■ Aim of the task
Every line from the one containing "(1,65 € / Stk)" to the end of the records below should be returned exactly; pictures are to be dropped.

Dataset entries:
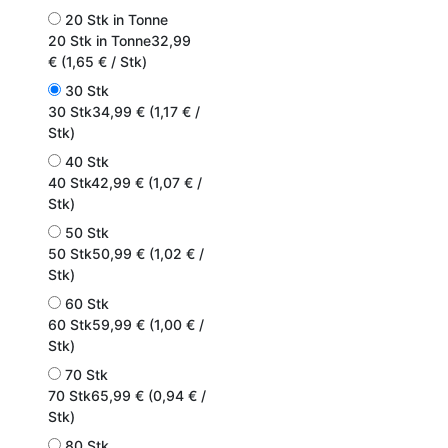
20 Stk in Tonne
20 Stk in Tonne
32,99
€ (1,65 € / Stk)
30 Stk
30 Stk
34,99 € (1,17 € /
Stk)
40 Stk
40 Stk
42,99 € (1,07 € /
Stk)
50 Stk
50 Stk
50,99 € (1,02 € /
Stk)
60 Stk
60 Stk
59,99 € (1,00 € /
Stk)
70 Stk
70 Stk
65,99 € (0,94 € /
Stk)
80 Stk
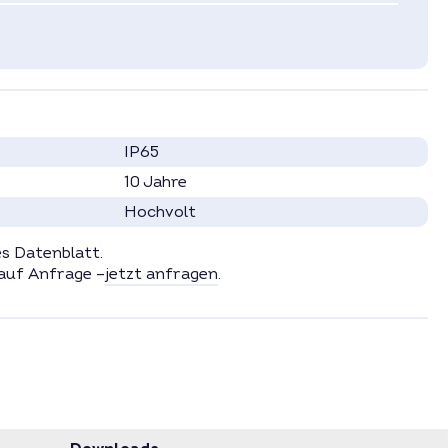
IP65
10 Jahre
Hochvolt
es Datenblatt.
auf Anfrage –
jetzt anfragen
.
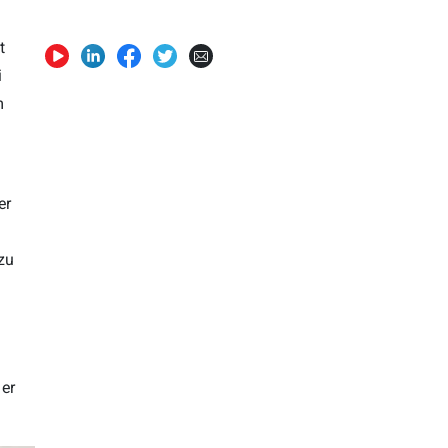
t
i
m
er
 zu
 er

■ Solution below
€ (1,65 € / Stk)
30 Stk
30 Stk
34,99 € (1,17 € /
Stk)
40 Stk
40 Stk
42,99 € (1,07 € /
Stk)
50 Stk
50 Stk
50,99 € (1,02 € /
Stk)
60 Stk
60 Stk
59,99 € (1,00 € /
Stk)
70 Stk
70 Stk
65,99 € (0,94 € /
Stk)
80 Stk
IP65
10 Jahre
Hochvolt
es Datenblatt.
auf Anfrage –
jetzt anfragen
.
t
i
m
er
 zu
 er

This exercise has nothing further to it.